No answer.
“Ah! I thought so! Still like to climb ’em?”
Again no answer.
“Play the game!” muttered Walter savagely. “Play the game!”
They played, but Richard could hardly see the cards before him. He made many bad mistakes. Once he really forgot himself, and began to peg in fifteen-two’s; but he caught himself in time and let Walter finally peg out a winner of every contest. But his mind was not on that game; it was excitedly going over the ground of some interesting data that his friend in the Columbia faculty, Professor Galloway, had produced in one of their all-night chats on things mental. And here, if everything turned out well, was a parallel case in Walter.
Galloway was telling how the psychologists were turning into veritable wizards and healers. Beginning the study of abnormalities for the impartial purposes of science they had to do with all sorts of freak cases of mental derangement. Naturally the patients and their friends were more interested in cures than in the progress of science in the dim regions of psychology; and naturally, too, the investigator found his fame depending more upon a sensational cure than upon the discovery of psychic law.

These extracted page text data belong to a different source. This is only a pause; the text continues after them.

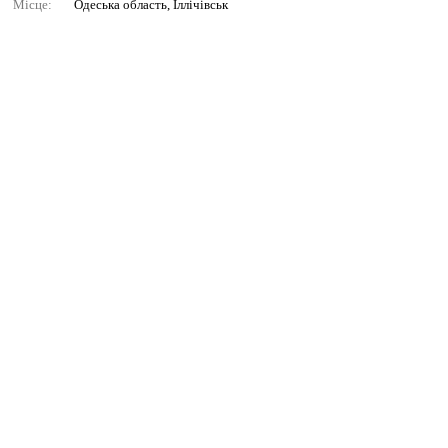
Місце:
Одеська область, Іллічівськ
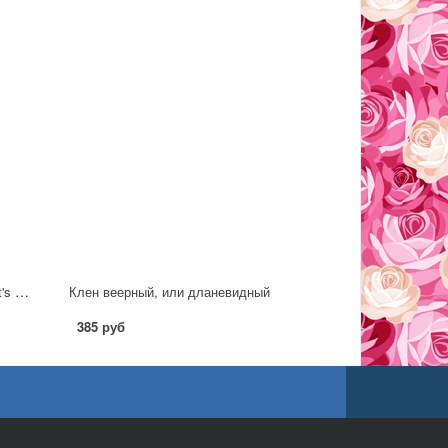
Клен ложноплатановый (сорт 'Leat's Cottage') C7,5
Клен веерный, или дланевидный
385 руб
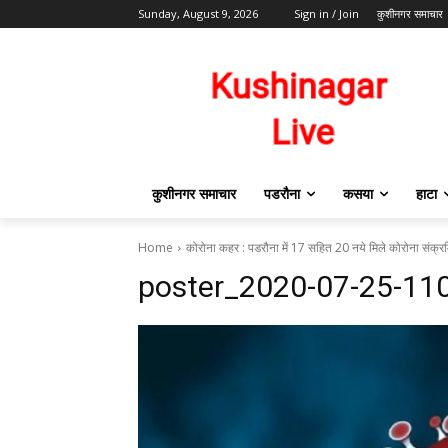
Sunday, August 9, 2026
Sign in / Join
कुशीनगर समाचार
कुशीनगर समाचार
पडरौना
कसया
हाटा
Home
कोरोना कहर : पडरौना में 17 सहित 20 नये मिले कोरोना संक्र
poster_2020-07-25-11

They had been forced into the practice of psychology; and with hypnotism, “suggestion,” dream readings and casting out of inimical “personalities” their trade began to take on the character of the ancient soothsayer and witch-doctor.
Galloway had been telling Richard of certain sudden and unexpected “cures.” In one case, a “dope fiend,” emaciated and degenerate looking, had abruptly changed not only his mental personality, but had become physically transformed. Growth began in him like a garden after a drought. Healthy flesh multiplied on his brittle limbs, his back straightened, his eye took on intelligence. As if a bolt had been released that chained his real self he cast off the Mr. Hyde and became an uncontaminated Dr. Jekyll. Through accident they learned that a nervous mother some years before had peremptorily refused to let him run an automobile. There had been many violent scenes; the mother had become hysterical; the father, to keep the peace, joined with the mother. Seemingly the boy had acquiesced, but soon after, he had slipped many moral stages, until a bad crowd and cocaine had got him. To the normal mind it would be ridiculous to find a cause for moral degeneracy in so simple a matter as the repression of a strong desire to run a car; but the psychologist knows the wisdom of readiness to believe anything. They got the boy a car; they let him run it, take it apart, rebuild it; they even permitted him to let her out a peg in the open country and paid his fine for speeding. And—a miracle—the long-suppressed spirit rose and took possession and six years of vile living were cleaned out as if they had not been.
It was this case that Richard had strongly in mind when he took up an interest in Walter. It was a chance, he thought, but worth trying for; so he began from the start to probe. Tree climbing had come into the conversation several times before. Richard fell upon it as a clue; but Walter was wary. Like all neurotics he fought away from the cause of his trouble. When pressed directly he always denied any interest in the thing; but Richard had found him watching the men in the crow’s nest; and when he talked about the trip at all it was about the height of the masts, and how fine it would be to crawl up there on the rope-ladder and fix the top lights. He was obviously disappointed when told that the lights were probably electric and were turned off and on by a switch in the engine-room.
Cases of thwarted will are engaging the attention of mind students nowadays. A youngster will grow physically ill, resisting diagnoses and medicines, and all because a dollar watch is denied, or because someone says no to a request for a pink dress. Most of us, fortunately, fall in easily with the pressure of convention. We are the lucky normal children; the ones who thrive under opposition and make the rules for the unlucky others.
When Richard asked Geraldine if she knew about Walter’s desire to climb trees, she could not recall anything of value. The mother on her part said he had never expressed a desire to do such a thing. “He climb a tree?” the energetic mother had ejaculated; “he was always too lazy. What nonsense is this he has been telling you?”